Sunday 21 November 2010

In easy transit

From the modest yet elegant Siem Reap airport I find myself in the ultra modern transit area of Seoul’s Incheon airport. I collapse into a deep sleep on one of the wide, comfortable and cushioned benches designed to give transit travellers like me a much needed bed.

My dreams relay departure scenes:  My last embrace with Ming Pow. The 45 minute journey in Phalla’s little car to the airport through the crowded streets of Siem Reap. His emotional embrace seeing me off with love and gratitude.

I wake up after a few hours . $10 dollars for a coffee and bagel and not much of a smile in return to mine.

I have four or more hours until I take off again. I am not able to digest my departure and I already miss the world that I made my own in Cambodia. I am also eager to see my loved ones at home in Wales. I can’t wait to embrace Dan, to see my cousin and Michal, talk to my family in Greece.

The coffee does not really work here. I am back at my borrowed bed opening and shutting my eyes between spells of sleep, dream and thoughts. I am in transit from one place to another in mind, body and spirit.  

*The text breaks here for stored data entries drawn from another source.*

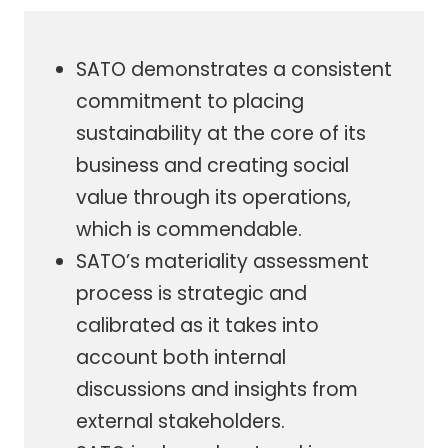
SATO demonstrates a consistent
commitment to placing
sustainability at the core of its
business and creating social
value through its operations,
which is commendable.
SATO’s materiality assessment
process is strategic and
calibrated as it takes into
account both internal
discussions and insights from
external stakeholders.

Transit is a place familiar to me. This might be the reason why I don’t recognise or I am not as severely impacted by some of the symptoms of jetlag in the same way that others are. I think I spent a chunk of my life in emotional jetlag recovering from Tom’s illness, death and loss in 2007. Some of you know about this.  The others and new readers are learning that I have experienced a devastating bereavement in my life in the death of my then boyfriend, Tom Woollam. His death in 2007 was preceded by six terrible months of gradual deterioration of his health.  Tom always wanted to travel far but probably in a lot more style than this (which was always a difference between us), but in his last couple of years he was limited in his travel and was eventually not allowed to fly. So at this moment I am contemplating the ease in which I am jumping on and off planes, and moving from one country to another. I am determined to do more of this.

I am healed and unscathed. I am no longer in mental and emotional transit and have not been for the past couple of years. I am grateful for my health. I healed really fast actually probably because of love.  I love and I am loved deeply by the most wonderful man in the world for all that I am and have been through in my life. I am loved by my family, Tom’s family and my precious friends. I am blessed and happy. And I am just  lucky and grateful.  So I am not one to forget Tom, what he has meant to me and what he had gone through. I know that as spirits fly and travel across the globe, dimensions and time his must have caught a glimpse of my adventure and shared my wordly joys and emotions. And probably he has had a good chuckle too. 

So this just seems a very easy place to be and the wait is negligible.  As hours pass, I am on my way home…Safe , happy  and with good luck.